What is the value of the total capacitive reactance in each circuit? A. f = 1 kHz and C = 1.047 uF.
B. f = 1 Hz, C1 = 10 uF and C2 = 15 uF.
C. F = 60 Hz, C1 = 1 uF and C2 = 1 uF.
To determine the total capacitive reactance in each circuit, we can use the formula XC = 1 / (2πfC), where XC represents the capacitive reactance, f is the frequency, and C is the capacitance.
A. For circuit A, given f = 1 kHz and C = 1.047 uF, we can plug these values into the formula:
XC = 1 / (2π * 1 kHz * 1.047 uF)
To calculate the answer, convert the uF to F:
XC = 1 / (2π * 1 kHz * 1.047 * 10^-6 F)
Simplify:
XC = 1 / (2π * 10^3 Hz * 1.047 * 10^-6 F)
XC ≈ 151.16 Ω
Therefore, in circuit A, the total capacitive reactance is approximately 151.16 Ω.
B. For circuit B, given f = 1 Hz, C1 = 10 uF, and C2 = 15 uF, we can use the same formula and sum up the individual capacitive reactance values for C1 and C2:
XC1 = 1 / (2π * 1 Hz * 10 uF) ≈ 1.59 Ω
XC2 = 1 / (2π * 1 Hz * 15 uF) ≈ 1.06 Ω
Summing them up gives us:
Total XC = XC1 + XC2 ≈ 1.59 Ω + 1.06 Ω ≈ 2.65 Ω
Therefore, in circuit B, the total capacitive reactance is approximately 2.65 Ω.

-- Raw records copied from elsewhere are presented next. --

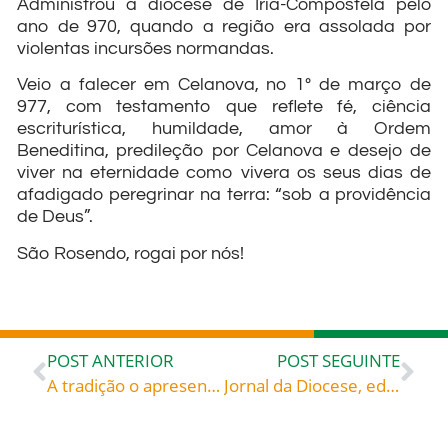
Administrou a diocese de Iria-Compostela pelo
ano de 970, quando a região era assolada por
violentas incursões normandas.
Veio a falecer em Celanova, no 1º de março de
977, com testamento que reflete fé, ciência
escriturística, humildade, amor à Ordem
Beneditina, predileção por Celanova e desejo de
viver na eternidade como vivera os seus dias de
afadigado peregrinar na terra: “sob a providência
de Deus”.
São Rosendo, rogai por nós!
POST ANTERIOR
POST SEGUINTE
A tradição o apresenta como rei sábio, piedoso, valoroso nas guerras empreendidas na defesa da pátria e da religião: Santo Osvaldo, celebrado hoje, 29, roga por todos nós!
Jornal da Diocese, edição de Março de 2016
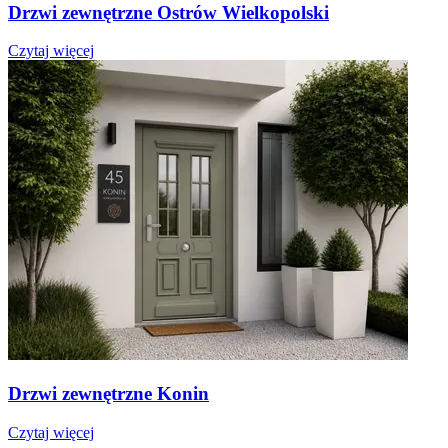
Drzwi zewnętrzne Ostrów Wielkopolski
Czytaj więcej
Drzwi zewnętrzne Konin
Czytaj więcej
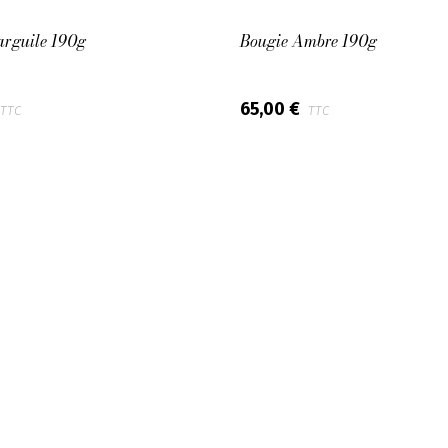
arguile 190g
Bougie Ambre 190g
65,00 €
TTC
TTC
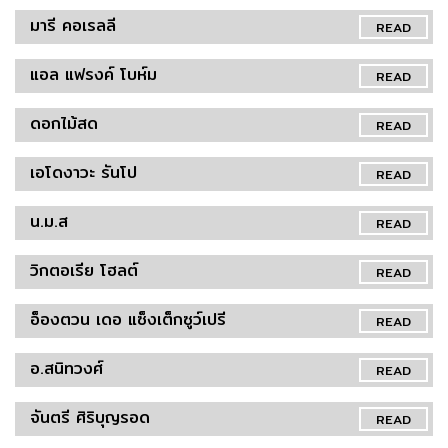
มารี คอเรลลี
READ
แอล แฟรงค์ โบห์ม
READ
ดอกไม้สด
READ
เอโดงาวะ รันโป
READ
น.ม.ส
READ
วิกตอเรีย โฮลต์
READ
อ็องตวน เดอ แซ็งเต็กซูว์เปรี
READ
อ.สนิทวงศ์
READ
จันตรี ศิริบุญรอด
READ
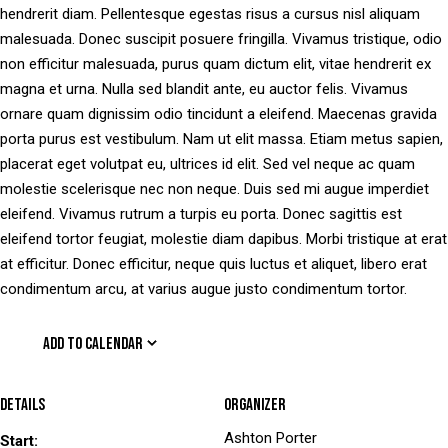
hendrerit diam. Pellentesque egestas risus a cursus nisl aliquam
malesuada. Donec suscipit posuere fringilla. Vivamus tristique, odio
non efficitur malesuada, purus quam dictum elit, vitae hendrerit ex
magna et urna. Nulla sed blandit ante, eu auctor felis. Vivamus
ornare quam dignissim odio tincidunt a eleifend. Maecenas gravida
porta purus est vestibulum. Nam ut elit massa. Etiam metus sapien,
placerat eget volutpat eu, ultrices id elit. Sed vel neque ac quam
molestie scelerisque nec non neque. Duis sed mi augue imperdiet
eleifend. Vivamus rutrum a turpis eu porta. Donec sagittis est
eleifend tortor feugiat, molestie diam dapibus. Morbi tristique at erat
at efficitur. Donec efficitur, neque quis luctus et aliquet, libero erat
condimentum arcu, at varius augue justo condimentum tortor.
ADD TO CALENDAR
Details
Organizer
Ashton Porter
Start:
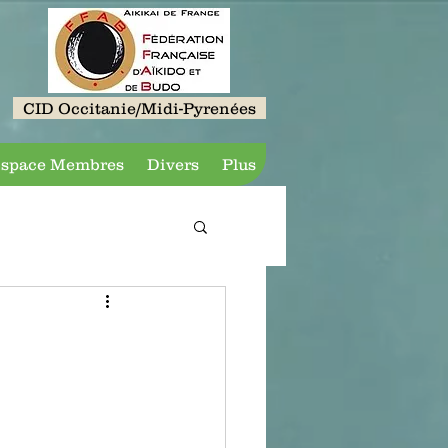
CID Occitanie/Midi-Pyrenées
space Membres
Divers
Plus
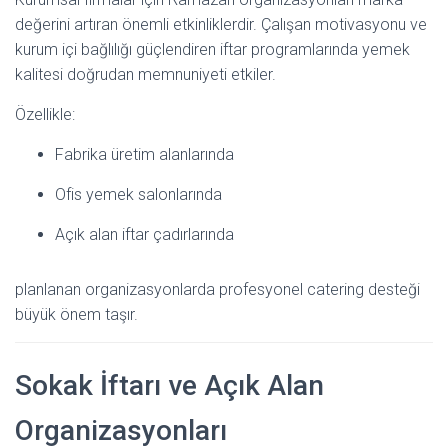
değerini artıran önemli etkinliklerdir. Çalışan motivasyonu ve
kurum içi bağlılığı güçlendiren iftar programlarında yemek
kalitesi doğrudan memnuniyeti etkiler.
Özellikle:
Fabrika üretim alanlarında
Ofis yemek salonlarında
Açık alan iftar çadırlarında
planlanan organizasyonlarda profesyonel catering desteği
büyük önem taşır.
Sokak İftarı ve Açık Alan
Organizasyonları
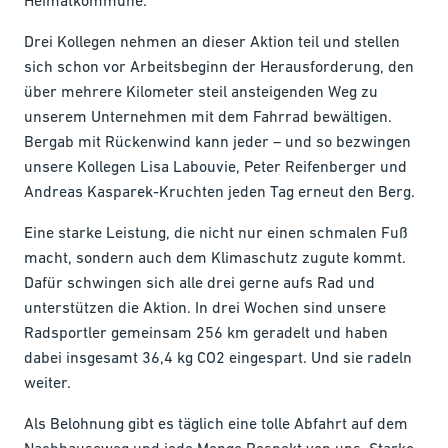
Heimatkommune.
Drei Kollegen nehmen an dieser Aktion teil und stellen
sich schon vor Arbeitsbeginn der Herausforderung, den
über mehrere Kilometer steil ansteigenden Weg zu
unserem Unternehmen mit dem Fahrrad bewältigen.
Bergab mit Rückenwind kann jeder – und so bezwingen
unsere Kollegen Lisa Labouvie, Peter Reifenberger und
Andreas Kasparek-Kruchten jeden Tag erneut den Berg.
Eine starke Leistung, die nicht nur einen schmalen Fuß
macht, sondern auch dem Klimaschutz zugute kommt.
Dafür schwingen sich alle drei gerne aufs Rad und
unterstützen die Aktion. In drei Wochen sind unsere
Radsportler gemeinsam 256 km geradelt und haben
dabei insgesamt 36,4 kg CO2 eingespart. Und sie radeln
weiter.
Als Belohnung gibt es täglich eine tolle Abfahrt auf dem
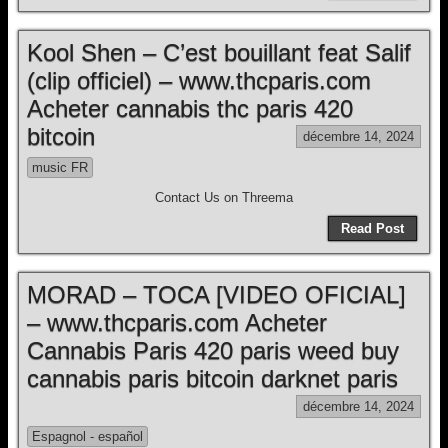
Kool Shen – C’est bouillant feat Salif
(clip officiel) – www.thcparis.com
Acheter cannabis thc paris 420
bitcoin
décembre 14, 2024
music FR
Contact Us on Threema
Read Post
MORAD – TOCA [VIDEO OFICIAL]
– www.thcparis.com Acheter
Cannabis Paris 420 paris weed buy
cannabis paris bitcoin darknet paris
décembre 14, 2024
Espagnol - español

C. For circuit C, given f = 60 Hz, C1 = 1 uF, and C2 = 1 uF, we apply the formula:
XC1 = 1 / (2π * 60 Hz * 1 uF) ≈ 2.65 Ω
XC2 = 1 / (2π * 60 Hz * 1 uF) ≈ 2.65 Ω
Again, summing them up gives us:
Total XC = XC1 + XC2 ≈ 2.65 Ω + 2.65 Ω ≈ 5.30 Ω
Therefore, in circuit C, the total capacitive reactance is approximately 5.30 Ω.